Martin Langebach und Andreas Speit: Europas radikale Rechte: Bewegungen und Parteien auf Straßen und in Parlamenten. Verlag Orell Füssli, Zürich 2013. 287 Seiten, 21,95 EUR.

Neue hippe Elbinsel

»Metropole Hamburg - Wachsende Stadt«, seit über zehn Jahren gilt dies der Hansestadt als Leitbild. Beim »Sprung über die Elbe« geht es um die Aufwertung des Stadtteils Wilhelmsburg. Unlängst eröffneten hier die Bauaustellung IBA und die Gartenschau igs ihre Tore. (ak 581) Bei der damit einhergehenden Umgestaltung des Stadtteils versucht die IBA vor allem, Images zu kreieren und Investoren zu gewinnen. Seit 2006 beschäftigt sich der Arbeitskreis Umstrukturierung Wilhelmsburg (AKU) mit IBA, igs und den Folgen für den Stadtteil. In dem vom AKU herausgegebenen schmalen Sammelband geht es um die Entwicklung des Stadtteils von der »Bronx des Nordens« hin zum stadtplanerischen Vorzeigeobjekt, um die Folgen von Gentrifizierung und um das, was man »Beteiligungszirkus« nennen könnte: wie die IBA es durch vermeintliche Partizipationsangebote geschafft hat, sich relative Akzeptanz zu sichern. Es geht um Engagement vor Ort - sei es das der MieterInnen der GAGFAH-Häuser, lokaler Initiativen oder KünstlerInnen - und die mehr oder weniger erfolgreichen Versuche der Instrumentalisierung durch IBA und Stadt. Im Fokus steht Wilhelmsburg. Doch die Elbinsel ist nur ein besonders prägnantes Beispiel für neoliberale Stadtentwicklung. Das macht das Buch auch über die Hansestadt hinaus interessant. Für LeserInnen, die sich das erste Mal mit der Thematik beschäftigen, mag der Band recht voraussetzungsvoll sein - aber für die gibt es auch ein Glossar.

Maike Zimmermann

AKU: Unternehmen Wilhelmsburg. Stadtentwicklung im Zeichen von IBA und igs.
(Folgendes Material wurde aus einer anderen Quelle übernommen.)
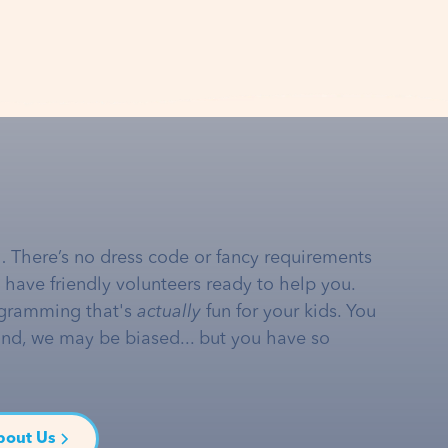
… There’s no dress code or fancy requirements
e have friendly volunteers ready to help you.
gramming that's
actually
fun for your kids. You
and, we may be biased... but you have so
bout Us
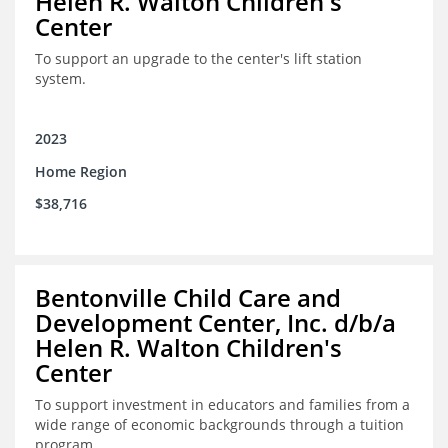
Helen R. Walton Children's
Center
To support an upgrade to the center's lift station
system.
2023
Home Region
$38,716
Bentonville Child Care and
Development Center, Inc. d/b/a
Helen R. Walton Children's
Center
To support investment in educators and families from a
wide range of economic backgrounds through a tuition
program.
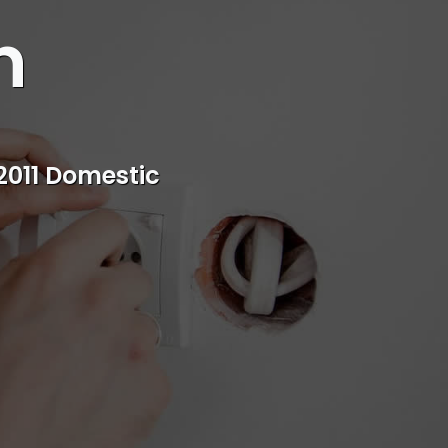
n
s
rvice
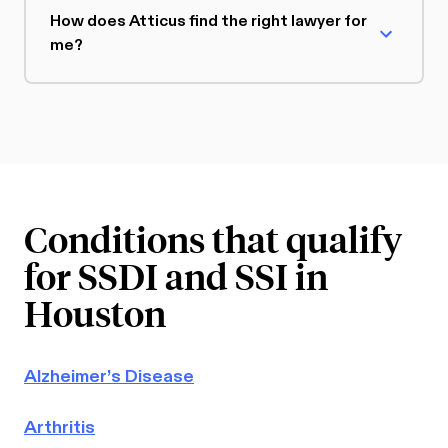
How does Atticus find the right lawyer for
me?
Conditions that qualify
for SSDI and SSI in
Houston
Alzheimer’s Disease
Arthritis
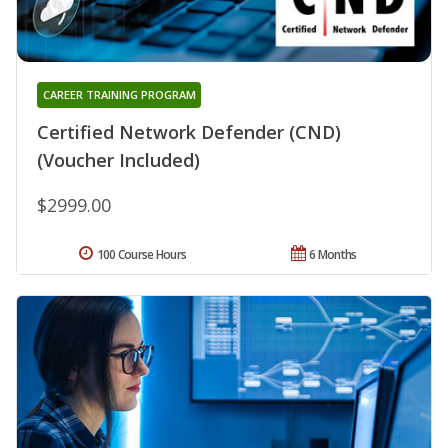
CAREER TRAINING PROGRAM
Certified Network Defender (CND)
(Voucher Included)
$2999.00
100 Course Hours
6 Months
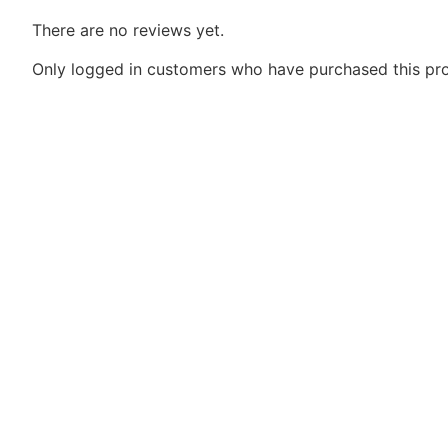
There are no reviews yet.
Only logged in customers who have purchased this pro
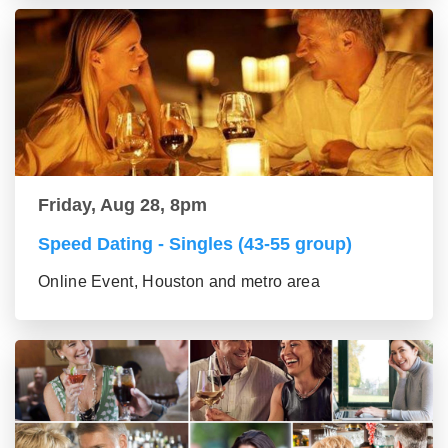
Friday, Aug 28, 8pm
Speed Dating - Singles (43-55 group)
Online Event, Houston and metro area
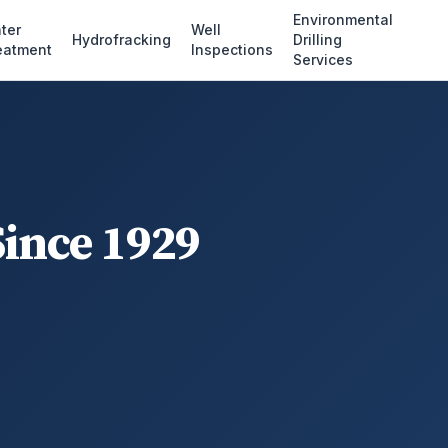
Environmental
ter
Well
Hydrofracking
Drilling
eatment
Inspections
Services
Since 1929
Assoziation A, Berlin und Hamburg 2013. 110 Seiten, 9,80 EUR.

(R)Evolution

Der vormals in der DDR wirkende marxistische Historiker Ernst Engelberg (1909-2010) ist auch nach seinem Tode mit historischen Schriften präsent. Zu danken ist dies seinem Sohn Achim Engelberg, der Anliegen und Werk seines Vaters fortsetzt, aktuell mit dem Buch »Wie bewegt sich, was uns bewegt? Evolution und Revolution in der Weltgeschichte«. Schon die zwölf Kapitelüberschriften versprechen Interessantes: »Was brachten die Werke von Marx und Engels für die Geschichtsbetrachtung? - Was ist Weltgeschichte? - Warum begann die Revolution Nr. 1 der Bourgeoisie in Deutschland und wann endete sie? - Was ist eine Revolutionsepoche? - Wie ist das Verhältnis von Innen- und Außenpolitik? - Was ist eine Revolution von oben? - Sind Zeitalter-Begriffe überflüssig? - Was ist eine historische Biographie? - Warum ausgerechnet Bismarck und wie stellt man dessen Leben und Wirken dar? - Erfolg und Krise - Was ist historisches Erkennen? - Gibt es einen Sinn in der Geschichte?« Dieses Kernstück des Buches ist Originalton Ernst Engelberg. Achim Engelberg ist gelungen, was er im Vorwort als sein Ziel formuliert: Zu zeigen, dass »ein plurales, auf Marx und Engels fußendes Geschichtsdenken, wie es Ernst Engelberg vor allem in seinem Spätwerk praktizierte, für globalhistorische Studien belangvoll werden« kann, um »die Geschichte national wie weltweit als Ablauf von Gesellschaftsformationen zu sehen und zu erzählen ...«

Ulrich Leicht

Ernst Engelberg: Wie bewegt sich, was uns bewegt. Evolution und Revolution in der Weltgeschichte. Franz Steiner Verlag, Stuttgart 2013. 229 Seiten, 44 EUR.